Cruson Syndrome is a rare genetic disease.
general characteristics
The disease is characterized by deformities of the face thatoccur during the period of intrauterine development. Gill arches in a human embryo are transitional formations, from which important organs, including jaws, are subsequently formed. Disturbance of the development of the gill arches leads to a disease that got its name after the name of the French doctor, who first described it, Octave Cruson. It was he who first noted that the disease is of a genetic nature: his patients were a mother and daughter. This is a maxillofacial disorder characterized by a number of symptoms. It's natural that the problem lies in the bones of the skull: for some reason the child may not be forming correctly. For example, Cruson's syndrome may manifest itself in the fusion of a metopic, coronal or sagittal suture, a premature contraction of the coronal suture or all of the sutures.
Symptomatology
Cruson syndrome is marked by pronouncedsymptoms. Small patients are distinguished, above all, by too low set ears. As a rule, this is what determines all the hearing problems that arise in the future. In especially severe cases, the disease is transformed into Meniere's disease.
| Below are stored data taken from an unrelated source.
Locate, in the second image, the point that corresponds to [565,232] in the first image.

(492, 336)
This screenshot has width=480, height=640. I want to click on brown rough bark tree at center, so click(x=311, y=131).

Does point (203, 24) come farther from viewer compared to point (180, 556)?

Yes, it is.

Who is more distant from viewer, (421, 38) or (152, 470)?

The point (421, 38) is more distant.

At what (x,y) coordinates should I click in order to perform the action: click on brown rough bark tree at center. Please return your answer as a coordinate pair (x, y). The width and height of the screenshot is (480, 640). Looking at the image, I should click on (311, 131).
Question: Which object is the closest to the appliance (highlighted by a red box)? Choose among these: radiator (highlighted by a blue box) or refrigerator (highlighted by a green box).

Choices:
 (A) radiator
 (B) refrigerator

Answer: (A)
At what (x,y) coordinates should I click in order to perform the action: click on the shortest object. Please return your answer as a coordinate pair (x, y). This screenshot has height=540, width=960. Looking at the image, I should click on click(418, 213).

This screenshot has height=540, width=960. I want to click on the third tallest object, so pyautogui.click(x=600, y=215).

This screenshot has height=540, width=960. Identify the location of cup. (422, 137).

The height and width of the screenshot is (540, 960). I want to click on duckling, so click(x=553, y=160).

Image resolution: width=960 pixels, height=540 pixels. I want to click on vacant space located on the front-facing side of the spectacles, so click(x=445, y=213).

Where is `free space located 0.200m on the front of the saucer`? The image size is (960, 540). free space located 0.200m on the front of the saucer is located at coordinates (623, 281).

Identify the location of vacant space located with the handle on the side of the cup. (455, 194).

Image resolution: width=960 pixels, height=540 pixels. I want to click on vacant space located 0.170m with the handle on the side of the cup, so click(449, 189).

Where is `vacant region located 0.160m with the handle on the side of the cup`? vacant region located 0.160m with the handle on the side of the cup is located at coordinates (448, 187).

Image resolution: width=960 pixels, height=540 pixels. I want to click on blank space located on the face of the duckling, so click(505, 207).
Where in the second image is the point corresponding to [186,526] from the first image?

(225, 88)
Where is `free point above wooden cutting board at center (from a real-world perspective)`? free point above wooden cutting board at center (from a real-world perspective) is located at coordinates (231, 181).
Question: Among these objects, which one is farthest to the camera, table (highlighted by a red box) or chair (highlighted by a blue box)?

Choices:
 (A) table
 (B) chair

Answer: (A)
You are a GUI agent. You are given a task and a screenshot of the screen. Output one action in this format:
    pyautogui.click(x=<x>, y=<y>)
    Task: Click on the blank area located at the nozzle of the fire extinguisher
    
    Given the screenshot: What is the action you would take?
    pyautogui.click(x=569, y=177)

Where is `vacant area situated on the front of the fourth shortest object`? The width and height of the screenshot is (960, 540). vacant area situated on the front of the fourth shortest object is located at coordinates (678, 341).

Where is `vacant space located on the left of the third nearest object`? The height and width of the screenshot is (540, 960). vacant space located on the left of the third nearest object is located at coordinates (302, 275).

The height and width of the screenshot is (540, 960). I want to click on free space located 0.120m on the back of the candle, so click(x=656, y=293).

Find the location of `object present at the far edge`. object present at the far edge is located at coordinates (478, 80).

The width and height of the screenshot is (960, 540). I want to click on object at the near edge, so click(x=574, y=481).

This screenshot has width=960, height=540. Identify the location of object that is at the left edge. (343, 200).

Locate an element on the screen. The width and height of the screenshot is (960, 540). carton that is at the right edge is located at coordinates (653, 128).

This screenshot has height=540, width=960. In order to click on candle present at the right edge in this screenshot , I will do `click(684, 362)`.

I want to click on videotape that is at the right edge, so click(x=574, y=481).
Among the characteristic signs should also be called brachycephaly, that is, a short and wide neck, exophthalmos, that is, bulging eyes (this is explained by too small eye sockets), hypertelorism, that is too large a distance between the eyes, a small nose resembling a beak. Frequent, but not mandatory, symptoms are strabismus and underdeveloped jaws. Insufficient development of jaws leads to the fact that the chin sharply protrudes forward. All these features characterize the Cruson syndrome (photos of patients you see in the article). For so far, unspecified reasons, most patients have disproportionately narrow hips and shoulders.
Diagnostics
As a rule, immediately after the appearance of the baby onlight can be diagnosed with Cruson Syndrome. The causes of the disease are not known. In order to confirm the presence of the disease, several examinations will be required: X-rays, magnetic resonance imaging, examination of the fundus, genetic testing and scanning of the cerebral cortex.
Frequency
It should be noted that this disease occursvery rarely: according to statistical studies, 25,000 healthy people have one patient, and with a high degree of probability, he already had people in the family who suffer from this disease.
Treatment
In general, the forecast depends on how muchdeformation of the skull affected the state of the brain tissue. In the first year of life, a reconstructive operation can be performed on the skull of the child. As the baby grows, new operations may be needed: on the bones, jaws, soft tissues of the face. In some cases, after surgery, the patient must wear a specially manufactured helmet. The main problem is that the disease is often accompanied by a delay in psychomotor development and convulsive attacks.